Published: Just now
The hot and dry summer in southern Sweden has led to spruce bark beetles swarming for the second time this year.
A new wave of attacks on the forest is therefore underway, according to the Norwegian Forestry Agency. Landowners are encouraged to take a careful inventory of their forest.
Traps set out by the Norwegian Forestry Agency and the forest owners have in recent weeks caught this year’s second generation of spruce bark borers, which are a little brighter than the older borers.
Increased swarming has been reported from basically all counties in the southern parts of the country, according to the Norwegian Forestry Agency. At the same time, more and more new attacks are being discovered on fir trees, in the vicinity of previously infested trees.
“The recent warm and dry weather favors the insect pest,” says Mattias Sparf, an expert at the Norwegian Forestry Agency, in a press release.
Forest owners are now asked to keep an eye on their forest and remove infested trees as soon as possible.
Spruce trees felled by the wind are easy prey for the bark borers. Trees that are dry or otherwise weakened are also attacked.

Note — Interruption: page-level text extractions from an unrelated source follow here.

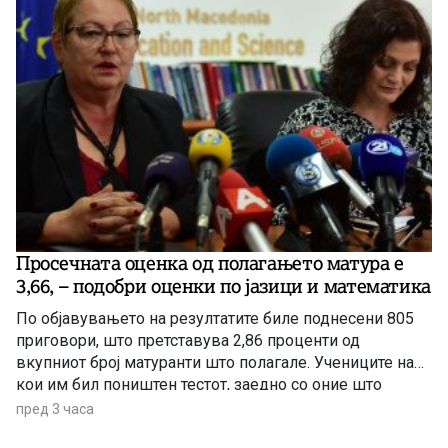
Просечната оценка од полагањето матура е
3,66, – подобри оценки по јазици и математика
По објавувањето на резултатите биле поднесени 805
приговори, што претставува 2,86 проценти од
вкупниот број матуранти што полагале. Учениците на
кои им бил поништен тестот, заедно со оние што
отсуствувале во јуни, ќе може да полагаат во
пред 3 часа
августовската испитна сесија.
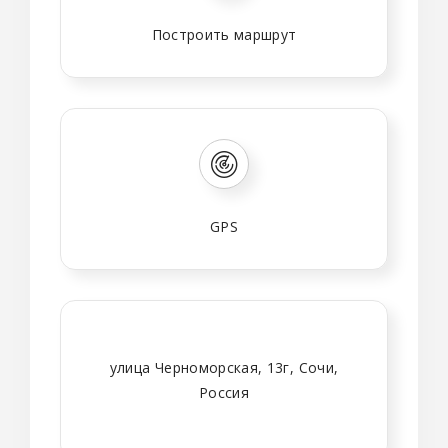
Построить маршрут
GPS
улица Черноморская, 13г, Сочи,
Россия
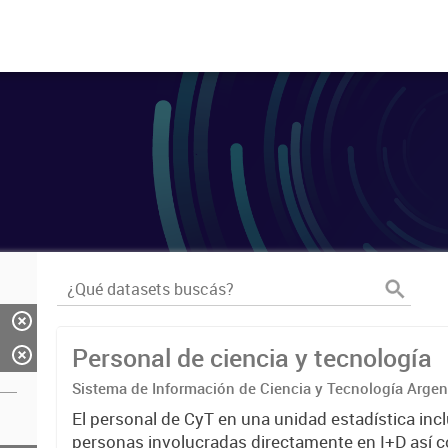
Personal de ciencia y tecnología
Sistema de Información de Ciencia y Tecnología Arge
El personal de CyT en una unidad estadística incl
personas involucradas directamente en I+D así 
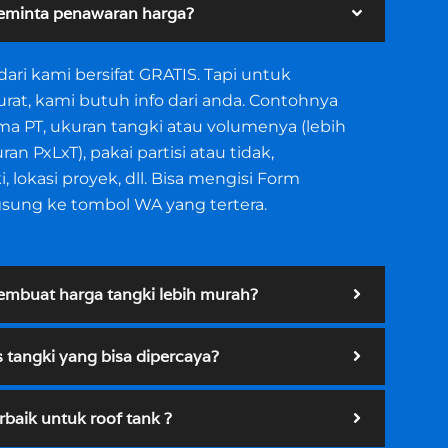
eminta penawaran harga?
ari kami bersifat GRATIS. Tapi untuk
rat, kami butuh info dari anda. Contohnya
a PT, ukuran tangki atau volumenya (lebih
an PxLxT), pakai partisi atau tidak,
 lokasi proyek, dll. Bisa mengisi Form
gsung ke tombol WA yang tertera.
mbuat harga tangki lebih murah?
s tangki yang bisa dipercaya?
rbaik untuk roof tank ?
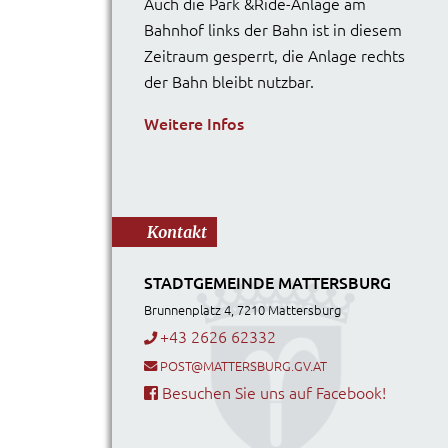
Auch die Park &Ride-Anlage am
Bahnhof links der Bahn ist in diesem
Zeitraum gesperrt, die Anlage rechts
der Bahn bleibt nutzbar.
Weitere Infos
Kontakt
STADTGEMEINDE MATTERSBURG
Brunnenplatz 4, 7210 Mattersburg
+43 2626 62332
POST@MATTERSBURG.GV.AT
Besuchen Sie uns auf Facebook!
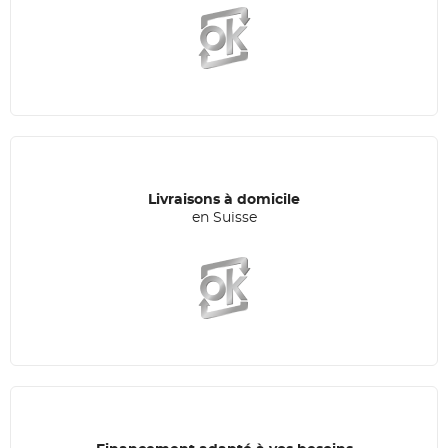
Livraisons à domicile
en Suisse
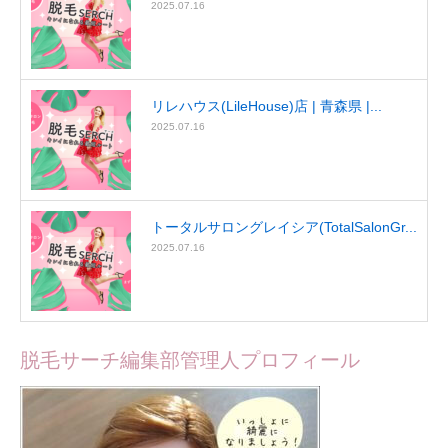
2025.07.16
リレハウス(LileHouse)店 | 青森県 |...
2025.07.16
トータルサロングレイシア(TotalSalonGr...
2025.07.16
脱毛サーチ編集部管理人プロフィール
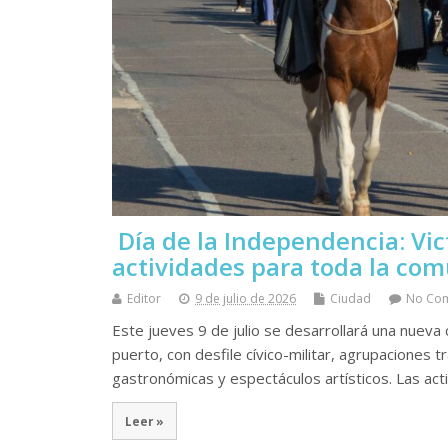
Día de la Independencia: Vict
actividades para toda la co
Editor
9 de julio de 2026
Ciudad
No Co
Este jueves 9 de julio se desarrollará una nueva
puerto, con desfile cívico-militar, agrupaciones 
gastronómicas y espectáculos artísticos. Las ac
Leer »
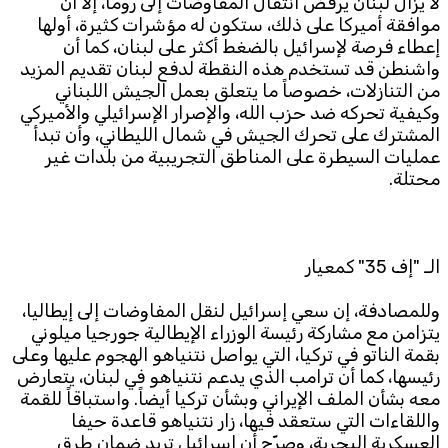
لا يزال لبنان يرفض انتقال المفاوضات إلى روما، إلا أن
موافقة أميركا على ذلك، ستكون له مؤشرات كثيرة، أولها
إعطاء فرصة لإسرائيل بالضغط أكثر على لبنان، كما أن
واشنطن قد تستخدم هذه النقطة لدفع لبنان تقديم المزيد
من التنازلات، خصوصاً ما يتعلق بعمل الجيش اللبناني
وكيفية تحركه ضد حزب الله، والإصرار الإسرائيلي والأميركي
المشترك على تحرك الجيش في شمال الليطاني، وأن تبدأ
عمليات السيطرة على المناطق التجريبية من بلدات غير
محتلة.
الـ "إف 35" كمعيار
وللمصادفة، إن سعي إسرائيل لنقل المفاوضات إلى إيطاليا،
يتزامن مع مشاركة رئيسة الوزراء الإيطالية جورجيا ميلوني
بقمة الناتو في تركيا، التي يواصل نتنياهو الهجوم عليها وعلى
رئيسها، كما أن ترامب الذي يدعم نتنياهو في لبنان، يتعارض
معه بشأن الملف الإيراني وبشأن تركيا أيضاً. واستباقاً للقمة
واللقاءات التي ستعقد فيها، زار نتنياهو قاعدة حيفا
العسكرية البحرية، وصرّح أن إسرائيل تريد ضمان طرق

How extensive the damage to the forest will be is impossible to say yet. Last year, roughly eight million cubic meters of forest were attacked by spruce bark beetles. Södermanland, Östergötland and Örebro counties were the worst employed.
The economic loss as a result of the spruce bark borer’s ravages has been calculated at several billion kroner per year, in a national perspective.
Before the hot summer of 2018, it was unusual for spruce bark beetles to reproduce with two new generations during a Swedish summer half-year.
Facts
Spruce bark borer
There are approximately 90 different species of bark beetles in Sweden.
The species that does a lot of damage is the eight-toothed spruce bark borer. It will be approximately four millimeters long.
The teeth are actually spikes, four on each side of the drill.
Wind-fallen firs are the insect’s easiest “prey”. Even living trees can be attacked, if they are dry or weakened in other ways.
The fir’s defense in the event of an attack is to try to “drown” the fir bark borers in resin. But the drillers win.
The female gnaws an approximately decimeter-long passage into the tree. There she lays eggs.
The most important measures against the bark borer are not to plant spruce on unsuitable, too dry ground, and to quickly drive the windfall or other infested trees out of the forest.